In the light of POODLE we have an urgent requirement to turn off SSL2/3 and TLS 1.0 on our public-facing webservers. However we're a public sector body and around 5-10% of visits to our sites are made using machines running Windows XP and lower browsers and our users are not the most tech-savvy and will start flooding our helplines if they try to visit a site they use regularly only to find it is 'down'.
What we'd like to do is show a message to users of older browsers informing them that SSL2/3 is no more and advising them to upgrade OS/ browser in order to keep using your sites. However it would appear that to detect SSL2/3 we have to have SSL2/3 enabled on our servers ...
Is there some other secure way of detecting requests over SSL2/3 and reacting accordingly?
About the only thing I can think of is having a proxy in front of the site that still supports the old standards, and have that redirect the user to a different site if it detects SSL2 or 3 connections (or an unsupported browser string?)

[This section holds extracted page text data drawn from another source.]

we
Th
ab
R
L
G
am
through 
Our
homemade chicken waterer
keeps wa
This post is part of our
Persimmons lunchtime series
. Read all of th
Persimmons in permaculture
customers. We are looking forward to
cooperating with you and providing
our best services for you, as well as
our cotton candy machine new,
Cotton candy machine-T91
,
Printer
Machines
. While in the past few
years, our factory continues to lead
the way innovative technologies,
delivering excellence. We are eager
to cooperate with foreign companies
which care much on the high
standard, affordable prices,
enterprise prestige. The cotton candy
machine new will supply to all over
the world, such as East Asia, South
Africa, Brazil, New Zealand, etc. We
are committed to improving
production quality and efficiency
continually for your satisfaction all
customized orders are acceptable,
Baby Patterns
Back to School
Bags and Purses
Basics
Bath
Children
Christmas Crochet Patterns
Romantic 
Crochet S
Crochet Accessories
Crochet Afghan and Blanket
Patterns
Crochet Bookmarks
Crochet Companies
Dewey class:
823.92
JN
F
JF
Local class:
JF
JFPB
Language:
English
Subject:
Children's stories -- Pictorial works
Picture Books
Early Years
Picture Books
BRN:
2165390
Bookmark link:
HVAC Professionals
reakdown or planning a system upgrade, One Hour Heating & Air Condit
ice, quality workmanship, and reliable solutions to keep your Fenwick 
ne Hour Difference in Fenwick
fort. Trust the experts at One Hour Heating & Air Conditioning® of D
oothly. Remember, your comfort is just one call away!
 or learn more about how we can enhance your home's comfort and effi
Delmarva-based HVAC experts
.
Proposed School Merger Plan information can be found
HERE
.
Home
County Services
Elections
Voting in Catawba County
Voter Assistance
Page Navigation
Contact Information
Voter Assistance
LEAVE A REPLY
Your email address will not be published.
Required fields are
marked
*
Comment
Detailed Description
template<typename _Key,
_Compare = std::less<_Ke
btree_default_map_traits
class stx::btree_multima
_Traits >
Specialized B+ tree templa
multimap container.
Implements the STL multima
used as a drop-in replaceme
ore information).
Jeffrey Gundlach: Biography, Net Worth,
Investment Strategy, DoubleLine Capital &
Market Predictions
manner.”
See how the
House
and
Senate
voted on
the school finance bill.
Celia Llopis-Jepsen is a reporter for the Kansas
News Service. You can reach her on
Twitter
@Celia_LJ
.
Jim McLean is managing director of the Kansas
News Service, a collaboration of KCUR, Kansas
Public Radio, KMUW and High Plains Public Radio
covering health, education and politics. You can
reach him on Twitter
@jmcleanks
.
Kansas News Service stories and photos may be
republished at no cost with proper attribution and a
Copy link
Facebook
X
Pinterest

Of course, to do this, you'll need a proxy that can talk the old protocols to older browsers securely without potentially compromising the connections from more secure endpoints. This isn't going to be easy; you'll need to keep the proxy itself patched and secure and part of being able to guarantee that is the case will be disabling insecure protocols such as SSL2 or 3, and of course a PCI audit against your site will go through this proxy and give unhelpful results, if this is an issue for you. Good luck with all of that.
On reflection since my earlier dash at answering this, you may just need to accept that its time to cut your losses. Aside from anything else, I can't help but imagine that anyone who hasn't upgraded from IE6 yet is either not going to, or is part of a corporate network and can't.
SSL handshaking occurs before any application-level communication, so if you want to prohibit 2/3 then browsers are going to get a very ugly message.
On the other hand, you can enable 2/3 and have your application detect the low version and return the user a specific error message. Unfortunately at this point they've already sent you whatever session cookies etc they have over the old SSL version, potentially exposing them. The only way to prevent the user from transmitting this data is to block the old SSL versions during the handshake and live with the ungraceful user experience.